Author Kage Alan adds his review of 'Ghost In The Rain'
Author Kage Alan has already reviewed my previous two Alien Skin albums, as well as Real Life's 'Imperfection' (2004), today he adds his thoughts about 'Ghost In The Rain' (2012). Thanks Kage!
Re-enter the Delightfully Hypnotic World of Alien Skin
Forget for the moment what you know about traditional label-released albums and music. Why? Because there's no easy way to describe the Alien Skin albums except to say that they don't fit into the category I just mentioned. First and foremost, these are labors of love from writer/vocalist/musician George Pappas. He has no record company standing over him demanding he work with specific producers while the bean counters expect a number of hits to justify their investment. Throw that idea right out the window. Alien Skin exists because he wants it to and because he invests himself in it.

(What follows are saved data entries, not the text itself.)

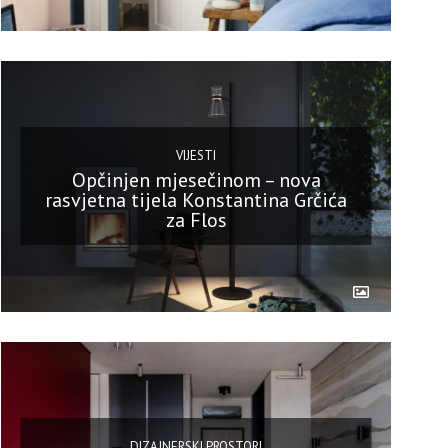
VIJESTI
Opčinjen mjesečinom – nova
rasvjetna tijela Konstantina Grčića
za Flos
DIZAJNERSKI PROSTORI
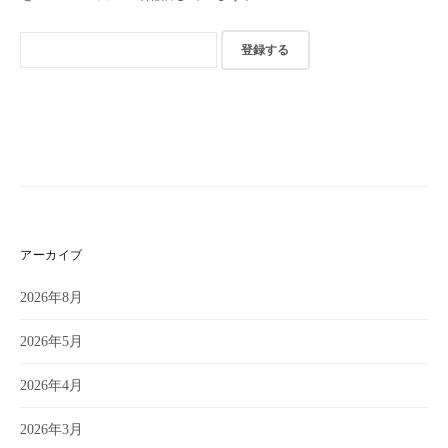
アーカイブ
2026年8月
2026年5月
2026年4月
2026年3月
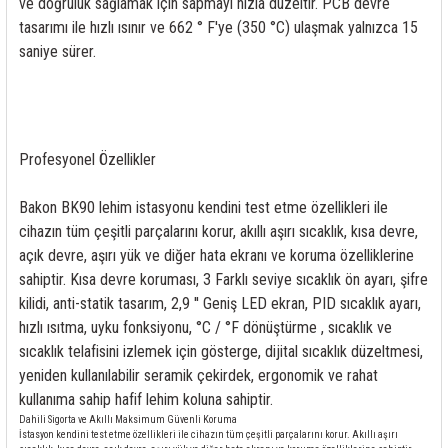
ve doğruluk sağlamak için sapmayı hızla düzeltir. PCB devre
tasarımı ile hızlı ısınır ve 662 ° F'ye (350 °C) ulaşmak yalnızca 15
saniye sürer.
Profesyonel Özellikler
Bakon BK90 lehim istasyonu kendini test etme özellikleri ile
cihazın tüm çeşitli parçalarını korur, akıllı aşırı sıcaklık, kısa devre,
açık devre, aşırı yük ve diğer hata ekranı ve koruma özelliklerine
sahiptir. Kısa devre koruması, 3 Farklı seviye sıcaklık ön ayarı, şifre
kilidi, anti-statik tasarım, 2,9 '' Geniş LED ekran, PID sıcaklık ayarı,
hızlı ısıtma, uyku fonksiyonu, °C / °F dönüştürme , sıcaklık ve
sıcaklık telafisini izlemek için gösterge, dijital sıcaklık düzeltmesi,
yeniden kullanılabilir seramik çekirdek, ergonomik ve rahat
kullanıma sahip hafif lehim koluna sahiptir.
Dahili Sigorta ve Akıllı Maksimum Güvenli Koruma
İstasyon kendini test etme özellikleri ile cihazın tüm çeşitli parçalarını korur. Akıllı aşırı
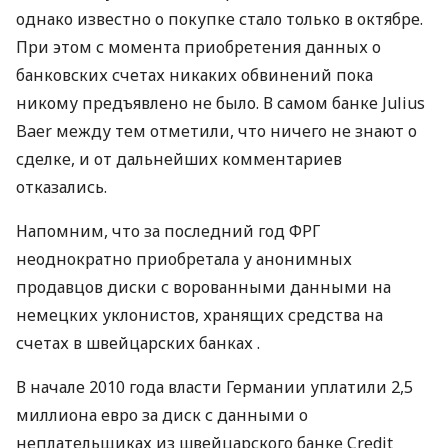
однако известно о покупке стало только в октябре.
При этом с момента приобретения данных о
банковских счетах никаких обвинений пока
никому предъявлено не было. В самом банке Julius
Baer между тем отметили, что ничего не знают о
сделке, и от дальнейших комментариев
отказались.
Напомним, что за последний год ФРГ
неоднократно приобретала у анонимных
продавцов диски с ворованными данными на
немецких уклонистов, хранящих средства на
счетах в швейцарских банках .
В начале 2010 года власти Германии уплатили 2,5
миллиона евро за диск с данными о
неплательщиках из швейцарского банке Credit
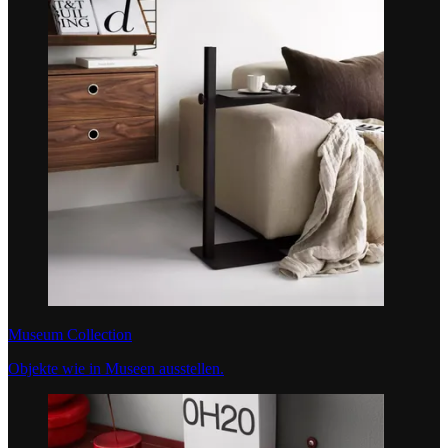
Museum Collection
Objekte wie in Museen ausstellen.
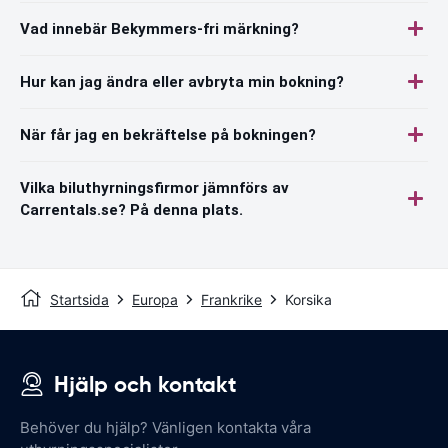
Vad innebär Bekymmers-fri märkning?
Hur kan jag ändra eller avbryta min bokning?
När får jag en bekräftelse på bokningen?
Vilka biluthyrningsfirmor jämnförs av
Carrentals.se? På denna plats.
Startsida
Europa
Frankrike
Korsika
Hjälp och kontakt
Behöver du hjälp? Vänligen kontakta våra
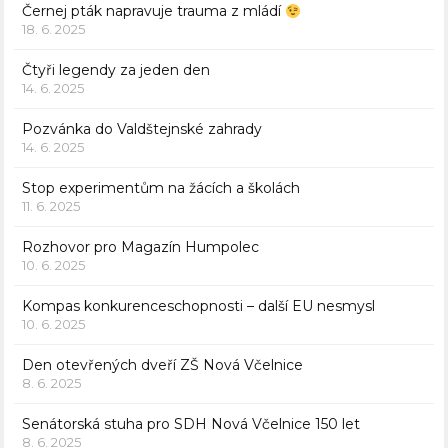
Černej pták napravuje trauma z mládí
18. 6. 2025
Čtyři legendy za jeden den
14. 6. 2025
Pozvánka do Valdštejnské zahrady
14. 6. 2025
Stop experimentům na žácích a školách
11. 6. 2025
Rozhovor pro Magazín Humpolec
10. 6. 2025
Kompas konkurenceschopnosti – další EU nesmysl
10. 6. 2025
Den otevřených dveří ZŠ Nová Včelnice
8. 6. 2025
Senátorská stuha pro SDH Nová Včelnice 150 let
8. 6. 2025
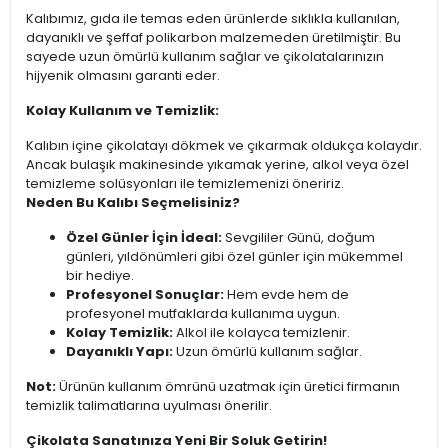
Kalıbımız, gıda ile temas eden ürünlerde sıklıkla kullanılan,
dayanıklı ve şeffaf polikarbon malzemeden üretilmiştir. Bu
sayede uzun ömürlü kullanım sağlar ve çikolatalarınızın
hijyenik olmasını garanti eder.
Kolay Kullanım ve Temizlik:
Kalıbın içine çikolatayı dökmek ve çıkarmak oldukça kolaydır.
Ancak bulaşık makinesinde yıkamak yerine, alkol veya özel
temizleme solüsyonları ile temizlemenizi öneririz.
Neden Bu Kalıbı Seçmelisiniz?
Özel Günler İçin İdeal:
Sevgililer Günü, doğum
günleri, yıldönümleri gibi özel günler için mükemmel
bir hediye.
Profesyonel Sonuçlar:
Hem evde hem de
profesyonel mutfaklarda kullanıma uygun.
Kolay Temizlik:
Alkol ile kolayca temizlenir.
Dayanıklı Yapı:
Uzun ömürlü kullanım sağlar.
Not:
Ürünün kullanım ömrünü uzatmak için üretici firmanın
temizlik talimatlarına uyulması önerilir.
Çikolata Sanatınıza Yeni Bir Soluk Getirin!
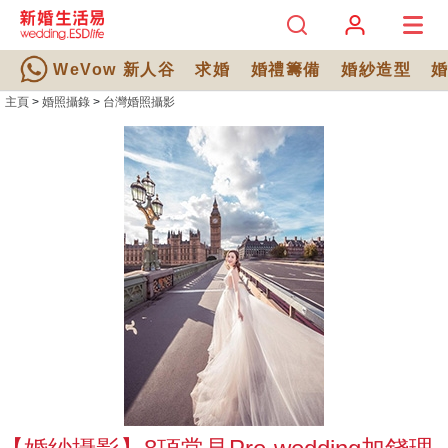
WeVow 新人谷
求婚
婚禮籌備
婚紗造型
主頁
>
婚照攝錄
>
台灣婚照攝影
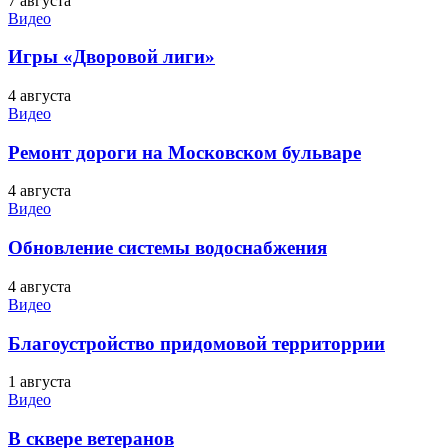
7 августа
Видео
Игры «Дворовой лиги»
4 августа
Видео
Ремонт дороги на Московском бульваре
4 августа
Видео
Обновление системы водоснабжения
4 августа
Видео
Благоустройство придомовой территоррии
1 августа
Видео
В сквере ветеранов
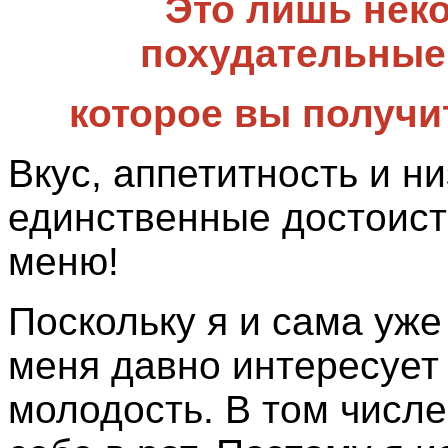
Это лишь нек
похудательные 
которое вы получит
Вкус, аппетитность и н
единственные достоист
меню!
Поскольку я и сама уж
меня давно интересует 
молодость. В том числе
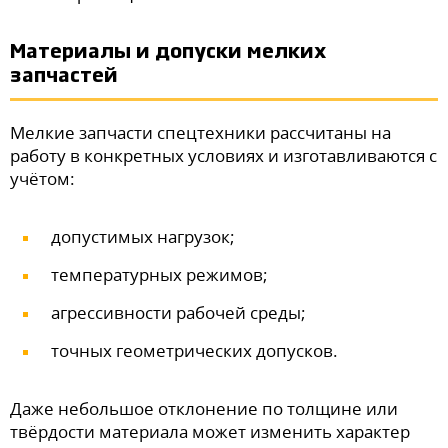
Материалы и допуски мелких
запчастей
Мелкие запчасти спецтехники рассчитаны на
работу в конкретных условиях и изготавливаются с
учётом:
допустимых нагрузок;
температурных режимов;
агрессивности рабочей среды;
точных геометрических допусков.
Даже небольшое отклонение по толщине или
твёрдости материала может изменить характер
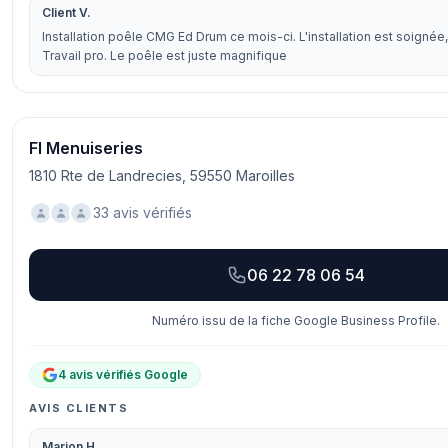
Client V.
Installation poêle CMG Ed Drum ce mois-ci. L'installation est soignée, 
Travail pro. Le poêle est juste magnifique
Fl Menuiseries
1810 Rte de Landrecies, 59550 Maroilles
33 avis vérifiés
06 22 78 06 54
Numéro issu de la fiche Google Business Profile.
4 avis vérifiés Google
AVIS CLIENTS
Marion H.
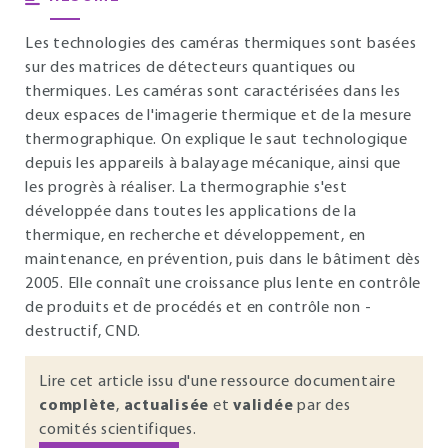
Les technologies des caméras thermiques sont basées
sur des matrices de détecteurs quantiques ou
thermiques. Les caméras sont caractérisées dans les
deux espaces de l'imagerie thermique et de la mesure
thermographique. On explique le saut technologique
depuis les appareils à balayage mécanique, ainsi que
les progrès à réaliser. La thermographie s'est
développée dans toutes les applications de la
thermique, en recherche et développement, en
maintenance, en prévention, puis dans le bâtiment dès
2005. Elle connaît une croissance plus lente en contrôle
de produits et de procédés et en contrôle non -
destructif, CND.
Lire cet article issu d'une ressource documentaire
complète
,
actualisée
et
validée
par des
comités scientifiques.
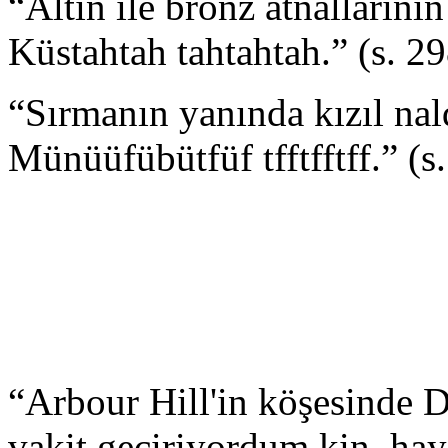
“Altın ile bronz atnallarının ç
Küstahtah tahtahtah.” (s. 29
“Sırmanın yanında kızıl nal
Münüüfübütfüf tfftfftff.” (s
“Arbour Hill'in köşesinde D
vakit geçiriyordum kin, ha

Ghost in the Rain is his third outing here and much like the other two albums (Don't Open Till Doomsday and The Unquiet Grave), might best be thought of as musical and lyrical poetry combined into one unmistakable sound. Think of Alien Skin as a very large mansion and each album is akin to exploring rooms within the expanse of its grounds. And no, it's absolutely not pretentious. This is years of experience being channeled into artistry. Each track manages to sound sparse, yet the more you listen to it, the more layered you realize it truly is and the more it builds. Ghost in the Rain and Brigitte are two tracks that comes readily to mind as examples of this.
Prepare yourself, too, to listen to the album as a whole rather than picking out favorites for your iPod Shuffle. As with the previous two releases, Ghost in the Rain is best experienced as a whole. George Pappas manages to set a specific mood while making each track sound unique, yet part of the whole. Between the surreal Perfect World to the romanticism of the music in Candy Lips (combined with lyrics suggesting anything but romance going on with the object of the song itself), you may--as I did--find yourself sitting there contemplating just what exactly is going on in this world he's created.
Be careful what questions you ask, though. Once Ghost in the Rain draws you in, telling yourself "It's only an album...it's only an album..." may not help you escape its delightfully hypnotic-like qualities.